What the exercise asks →
This task calls for copying every line of the records that includes the word "aperturas".

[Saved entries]

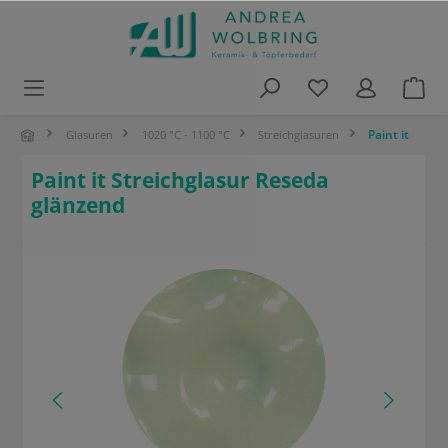
alt springen
Paint it
Glasuren
1020 °C - 1100 °C
Streichglasuren
Paint it Streichglasur Reseda
glänzend
Bildergalerie überspringen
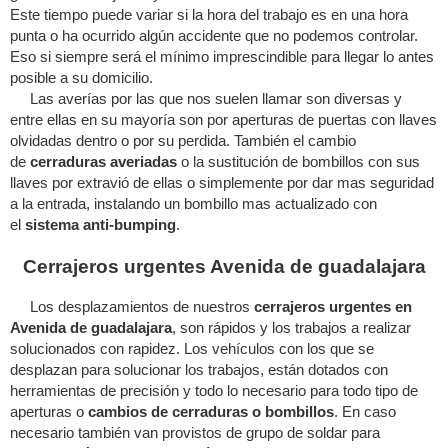
Este tiempo puede variar si la hora del trabajo es en una hora
punta o ha ocurrido algún accidente que no podemos controlar.
Eso si siempre será el mínimo imprescindible para llegar lo antes
posible a su domicilio.
Las averías por las que nos suelen llamar son diversas y
entre ellas en su mayoría son por aperturas de puertas con llaves
olvidadas dentro o por su perdida. También el cambio
de
cerraduras averiadas
o la sustitución de bombillos con sus
llaves por extravió de ellas o simplemente por dar mas seguridad
a la entrada, instalando un bombillo mas actualizado con
el
sistema anti-bumping
.
Cerrajeros urgentes Avenida de guadalajara
Los desplazamientos de nuestros
cerrajeros urgentes en
Avenida de guadalajara
, son rápidos y los trabajos a realizar
solucionados con rapidez. Los vehículos con los que se
desplazan para solucionar los trabajos, están dotados con
herramientas de precisión y todo lo necesario para todo tipo de
aperturas o
cambios de cerraduras o bombillos
. En caso
necesario también van provistos de grupo de soldar para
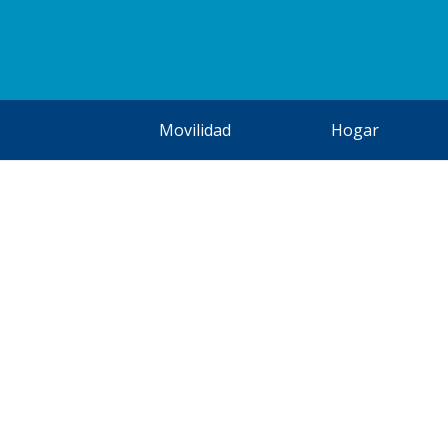
Movilidad
Hogar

Result →
entre ellas en su mayoría son por aperturas de puertas con llaves
aperturas o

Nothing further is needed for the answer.